Ne yazık ki toplumumuzda bir çok konuya yaklaşım bu şekilde olmaktadır. Bu durum büyük oranda iletişimsizlikten kaynaklanmaktadır. Sayın Üstün DÖKMEN’in bu konudaki bir örneğini burada dile getirerek toplumumuzdaki bu sorunlu iletişim yapısını tasvir etmeye çalışacağım. Bir programda Üstün DÖKMEN toplumumuzda iki insan birbiriyle iletişim kurarken birinci kişi karşısındakine bir cümle söyler, ardından ikinci cümleyi söylemeye hazırlanırken ikinci kişi ilk cümleyi duyduktan sonra yani gerçek anlamda anlatılmak isteneni sonuna kadar dinlemeden hemen zihninden bu ilk cümleye karşılık olabilecek düşünceleri, savları hazırlamaya başlar, bu hazırlık süreci içinde ilk kişinin söylediği ikinci cümleyi işitmez. Ardından ikinci kişi birinci kişinin söylediği ilk cümleye göre anladığını zannettiği şekilde zihninde hazırladığı cevabı ilk kişiye söylemeye başlar. Ancak ilk kişi de ikinci kişinin söylediği ilk cümlenin ardından sonunu beklemeden ilk cümleyi duyar duymaz o da zihninden buna karşı cevap hazırlamaya başlar. Bu nedenle de söylenen ikinci cümleyi, yani gerçek anlamda anlatılmak isteneni sonuna kadar dinlemeden cevap vermeye başlar. Böylece iki tarafta ikişer cümle söylemesine rağmen birer cümleyi anlamış yani yarım anlamış halde karşılıklı iletişim ve etkileşimde bulunmuşlardır. Bu durum karşılıklı eksik anlamayı getireceği için kimse kimsenin ne demek istediğini tam olarak anlayamayacaktır. Bunun sonucunda da her iki taraf karşısındakinin ne dediğini kendi zihninde oluşturmuş olduğu şablona göre bir konuma yerleştirmiş olacak, tam ve doğru dinleme ve anlama olmadığı için de ortaya doğru fikirlerin çıkması mümkün olmayacaktır.

İşte bu örnek toplumdaki bir çok konuda olduğu gibi köy enstitülerine ilişkin konularda da söz konusudur. Bu düşünceden hareketle köy enstitülerine ilişkin tartışmalarda olumlu sonuçların alınması için görüş, öneri, düşünce ve değerlendirmelerin sonuna kadar dinlenmesi, beklenmesi, görülmesi gerekiyor.

Köy enstitülerine ilişkin önemli miktarda bir doküman olduğu görülmekte. Bu dokümanların incelenmesi, okunması, irdelenmesi konunun sağlıklı bir değerlendirmesine yardımcı olacaktır.
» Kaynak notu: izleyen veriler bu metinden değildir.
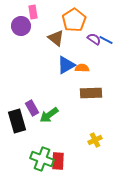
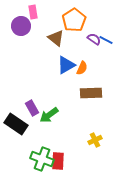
orange semicircle: rotated 112 degrees clockwise
black rectangle: moved 1 px left, 3 px down; rotated 40 degrees counterclockwise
Köy enstitülerine ilişkin kaynaklar incelenirken tek boyutlu kaynaklarla yetinilmemesi gerekiyor. Mevcut kaynakların duygusal bir bakış açısıyla incelenmemesi gerekiyor. Mevcut verilerle kıyaslamalar yapılması gerekiyor. Farklı bakış açılarının mutlaka anlaşılması gerekiyor. Her ne kadar önemli bir tarihi veri olarak bazılarınca kabul edilse bile sadece hatıralara dayalı olarak ortaya konulmuş kaynaklara tek başına güvenilmemesi gerekiyor. Köy enstitülerine ilişkin döneme ait hatıralar, tartışmalar, basın yazıları, yıllıklar, raporlar, istatistikler, yasal dokümanlar tümüyle incelendikten, kıyaslandıktan, tartışıldıktan sonra köy enstitülerine yönelik doğru sonuçlara ulaşılabilir.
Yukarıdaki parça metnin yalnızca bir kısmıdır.